REQUIRED ACTION: Select every line below containing the word "have".

========================================================================

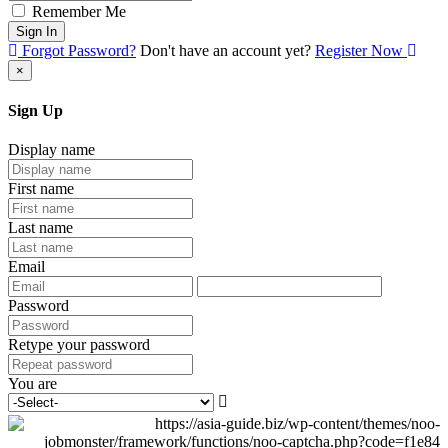
Remember Me
Sign In
Forgot Password?
Don't have an account yet?
Register Now
×
Sign Up
Display name
First name
Last name
Email
Password
Retype your password
You are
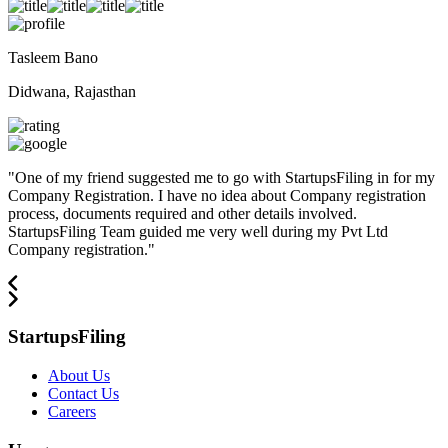
Tasleem Bano
Didwana, Rajasthan
"
One of my friend suggested me to go with StartupsFiling in for my
Company Registration. I have no idea about Company registration
process, documents required and other details involved.
StartupsFiling Team guided me very well during my Pvt Ltd
Company registration.
"
StartupsFiling
About Us
Contact Us
Careers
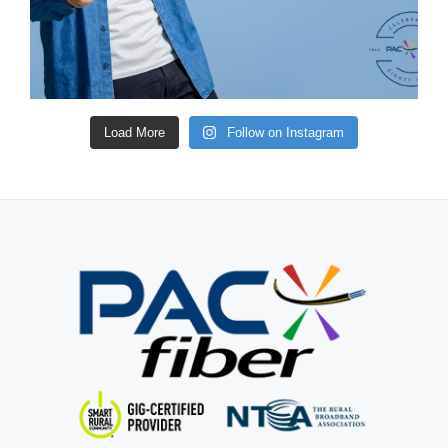
Load More
Follow on Instagram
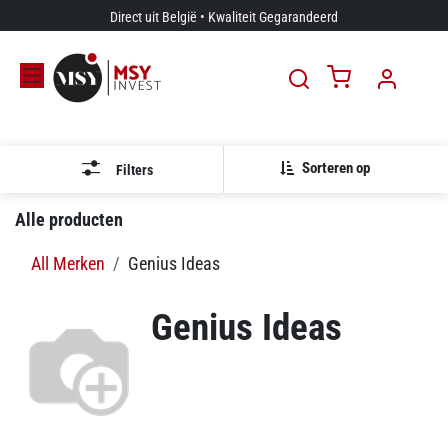
Overslaan naar inhoud
Direct uit België • Kwaliteit Gegarandeerd
Sorteren op
Filters
Alle producten
All Merken
Genius Ideas
Genius Ideas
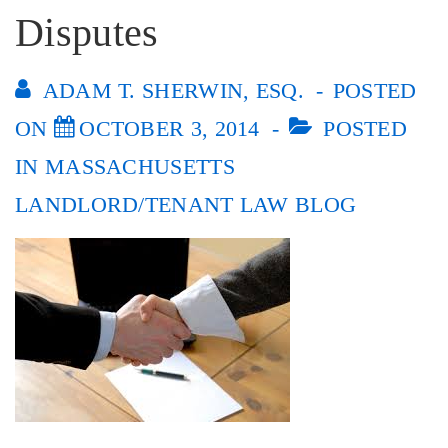
Disputes
ADAM T. SHERWIN, ESQ.
POSTED
ON
OCTOBER 3, 2014
POSTED
IN
MASSACHUSETTS
LANDLORD/TENANT LAW BLOG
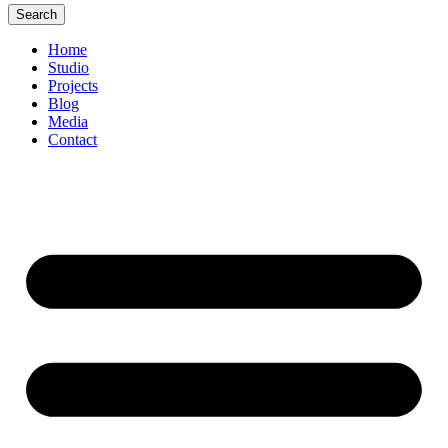
Search
Home
Studio
Projects
Blog
Media
Contact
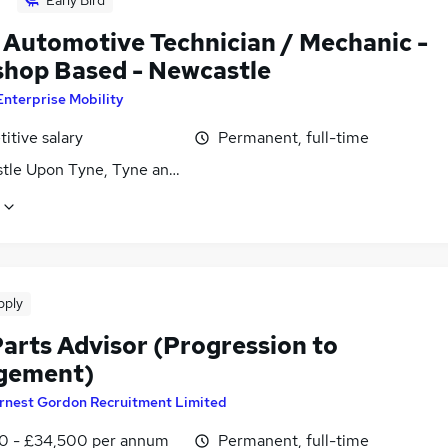
 Automotive Technician / Mechanic -
hop Based - Newcastle
Enterprise Mobility
itive salary
Permanent, full-time
tle Upon Tyne, Tyne and Wear
pply
arts Advisor (Progression to
gement)
rnest Gordon Recruitment Limited
0 - £34,500 per annum
Permanent, full-time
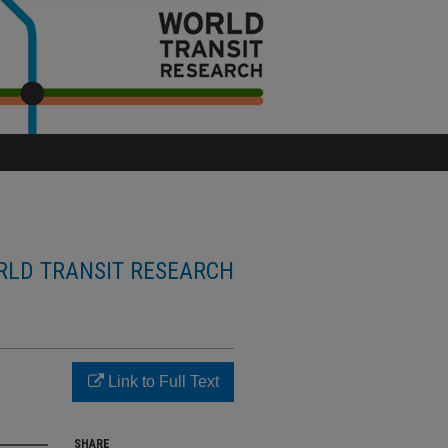
LD TRANSIT RESEARCH
Link to Full Text
SHARE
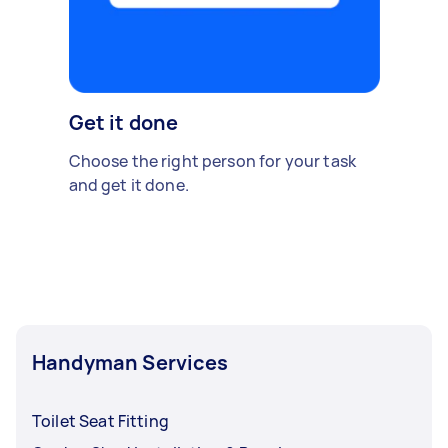
Get it done
Choose the right person for your task
and get it done.
Handyman Services
Toilet Seat Fitting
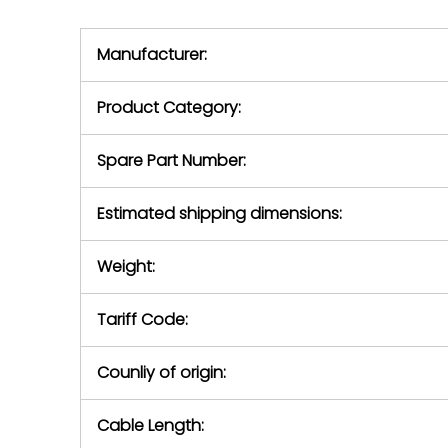
we will se
during the warranty
equipment,
period.
Manufacturer:
equipment or 
purchase pric
our availabilit
Product Category:
contact us to
return authori
return the d
Spare Part Number:
device to us 
days of repo
Estimated shipping dimensions:
defec
Weight:
Tariff Code:
Counliy of origin:
Cable Length:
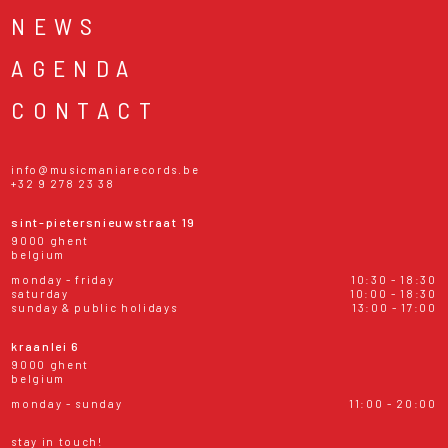
NEWS
AGENDA
CONTACT
info@musicmaniarecords.be
+32 9 278 23 38
sint-pietersnieuwstraat 19
9000 ghent
belgium
monday - friday
10:30 - 18:30
saturday
10:00 - 18:30
sunday & public holidays
13:00 - 17:00
kraanlei 6
9000 ghent
belgium
monday - sunday
11:00 - 20:00
stay in touch!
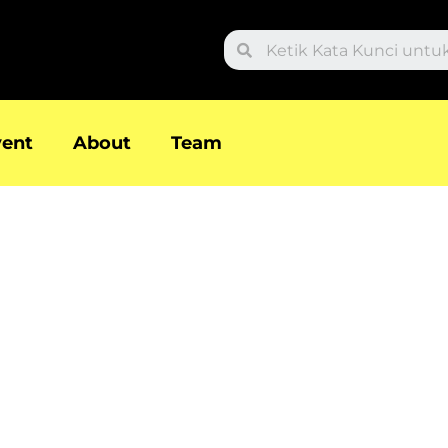
Search
vent
About
Team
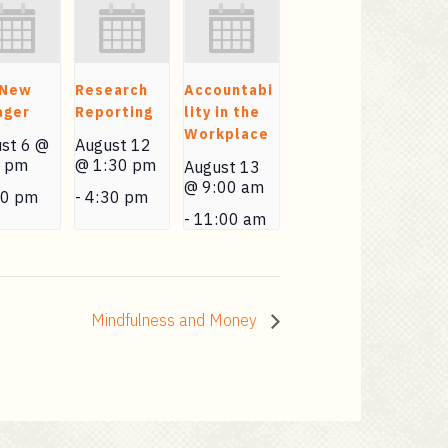
 New
Research
Accountabi
ager
Reporting
lity in the
Workplace
st 6 @
August 12
0 pm
@ 1:30 pm
August 13
@ 9:00 am
30 pm
-
4:30 pm
-
11:00 am
Mindfulness and Money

========================================================================

TASK OUTPUT:
Don't have an account yet?
Company Registration. I have no idea about Company registration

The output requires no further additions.